- WHAT YOU SHOULD DO:
For the entries below, repeat exactly each line starting with the one that contains "start of the process, the images" and going on through the one that contains "This was so fun and easy - I", and no others.

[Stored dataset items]
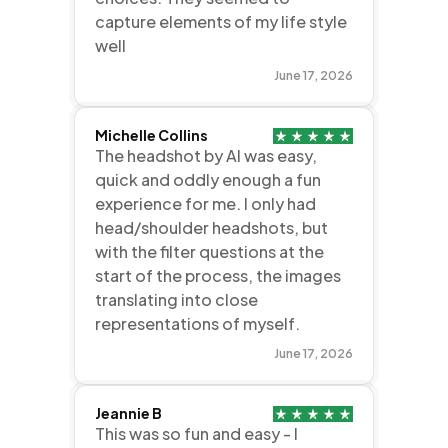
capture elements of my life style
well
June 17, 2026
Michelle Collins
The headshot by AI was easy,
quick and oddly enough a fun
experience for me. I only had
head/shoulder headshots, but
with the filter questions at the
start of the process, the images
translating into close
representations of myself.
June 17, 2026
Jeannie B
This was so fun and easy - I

--

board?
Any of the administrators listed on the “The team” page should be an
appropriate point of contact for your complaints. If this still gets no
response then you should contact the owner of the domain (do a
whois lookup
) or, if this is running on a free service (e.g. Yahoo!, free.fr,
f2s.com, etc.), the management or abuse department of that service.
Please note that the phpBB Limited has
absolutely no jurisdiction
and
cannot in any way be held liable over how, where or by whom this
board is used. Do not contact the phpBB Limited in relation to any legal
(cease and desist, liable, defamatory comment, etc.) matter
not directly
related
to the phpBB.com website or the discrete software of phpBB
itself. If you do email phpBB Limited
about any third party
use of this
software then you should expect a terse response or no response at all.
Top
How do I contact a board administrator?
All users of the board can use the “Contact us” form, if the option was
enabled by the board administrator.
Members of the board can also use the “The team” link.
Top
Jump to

--

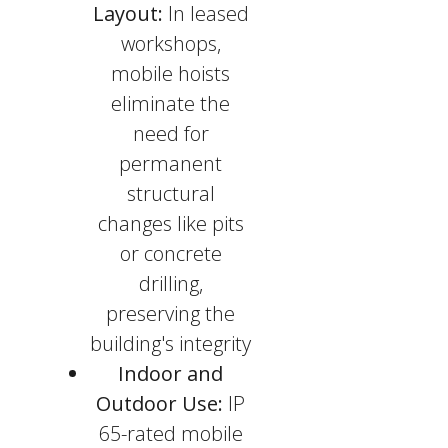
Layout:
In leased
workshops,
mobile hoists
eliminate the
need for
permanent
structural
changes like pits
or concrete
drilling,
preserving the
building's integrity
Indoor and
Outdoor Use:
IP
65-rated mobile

- YOUR SOLUTION:
start of the process, the images
translating into close
representations of myself.
June 17, 2026
Jeannie B
This was so fun and easy - I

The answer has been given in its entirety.